Future Applications: Designing Artificial Enzymes and Quantum Technology

This discovery opens up opportunities to design artificial enzymes that exploit quantum tunnelling optimally. Scientists at the Massachusetts Institute of Technology (MIT) have begun developing synthetic enzymes with tailored active sites to maximize the probability of quantum tunnelling. These artificial enzymes have the potential to be used in biofuel industries to break down lignin more efficiently, in medicine to produce more specific drugs, and in carbon capture technology to accelerate the conversion of CO2 into useful materials.
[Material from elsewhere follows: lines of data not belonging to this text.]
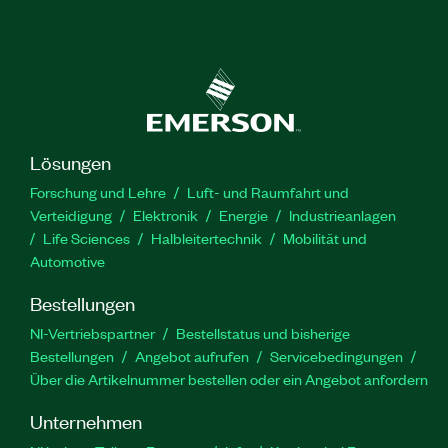
Lösungen
Forschung und Lehre
Luft- und Raumfahrt und
Verteidigung
Elektronik
Energie
Industrieanlagen
Life Sciences
Halbleitertechnik
Mobilität und
Automotive
Bestellungen
NI-Vertriebspartner
Bestellstatus und bisherige
Bestellungen
Angebot aufrufen
Servicebedingungen
Über die Artikelnummer bestellen oder ein Angebot anfordern
Unternehmen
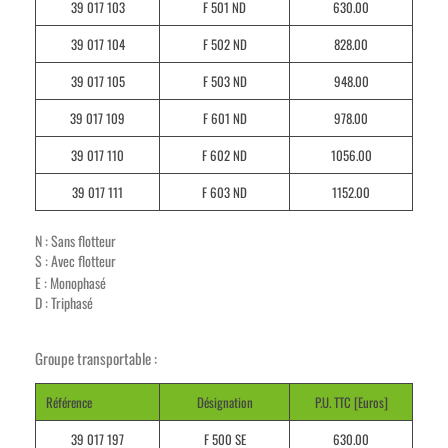
39 017 103
F 501 ND
630.00
39 017 104
F 502 ND
828.00
39 017 105
F 503 ND
948.00
39 017 109
F 601 ND
978.00
39 017 110
F 602 ND
1056.00
39 017 111
F 603 ND
1152.00
N : Sans flotteur
S : Avec flotteur
E : Monophasé
D : Triphasé
Groupe transportable :
Référence
Désignation
P.U. TTC [Euros]
39 017 197
F 500 SE
630.00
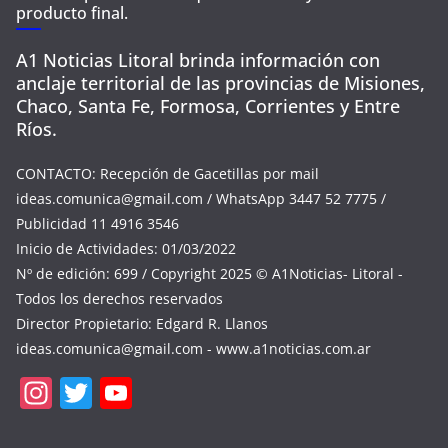
producto final.
A1 Noticias Litoral brinda información con
anclaje territorial de las provincias de Misiones,
Chaco, Santa Fe, Formosa, Corrientes y Entre
Ríos.
CONTACTO: Recepción de Gacetillas por mail
ideas.comunica@gmail.com
/ WhatsApp 3447 52 7775 /
Publicidad 11 4916 3546
Inicio de Actividades: 01/03/2022
Nº de edición: 699 / Copyright 2025 © A1Noticias- Litoral -
Todos los derechos reservados
Director Propietario: Edgard R. Llanos
ideas.comunica@gmail.com
- www.a1noticias.com.ar
In
T
Y
st
w
o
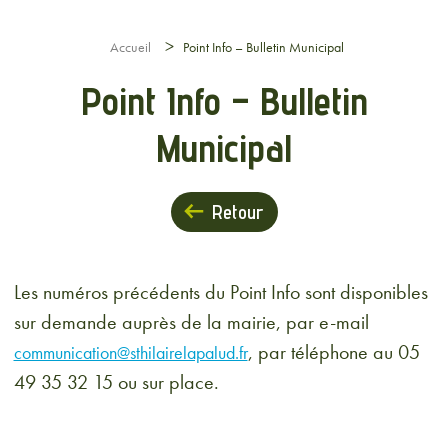
>
Accueil
Point Info – Bulletin Municipal
Point Info – Bulletin
Municipal
Retour
Les numéros précédents du Point Info sont disponibles
sur demande auprès de la mairie, par e-mail
, par téléphone au 05
communication@sthilairelapalud.fr
49 35 32 15 ou sur place.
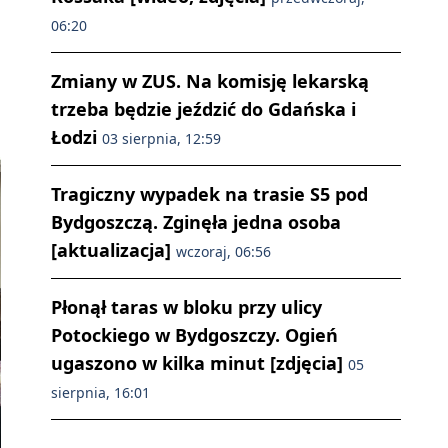
06:20
Zmiany w ZUS. Na komisję lekarską
trzeba będzie jeździć do Gdańska i
Łodzi
03 sierpnia, 12:59
Tragiczny wypadek na trasie S5 pod
Bydgoszczą. Zginęła jedna osoba
[aktualizacja]
wczoraj, 06:56
Płonął taras w bloku przy ulicy
Potockiego w Bydgoszczy. Ogień
ugaszono w kilka minut [zdjęcia]
05
sierpnia, 16:01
Furthermore, understanding quantum tunnelling in enzymes can be applied to the development of biological quantum computers, where protein molecules are used as qubits for quantum information processing. Although still in its early stages, the field of 'quantum enzymeology' is expected to become one of the most important frontiers of research in the coming decade.

Conclusion: A New Frontier in Quantum Biology

The discovery of quantum tunnelling in enzymes not only challenges classical biology dogma but also reveals that life at the molecular level is more strange and sophisticated than we imagined. It reminds us that the quantum world and biological systems are not separate; rather, quantum mechanics plays a crucial role in the fundamental functions of life. Further research is needed to understand how enzymes coordinate molecular vibrations with quantum effects to achieve extraordinary efficiency. However, one thing is certain: we have only scratched the surface of the mystery of how life exploits quantum laws to exist and evolve.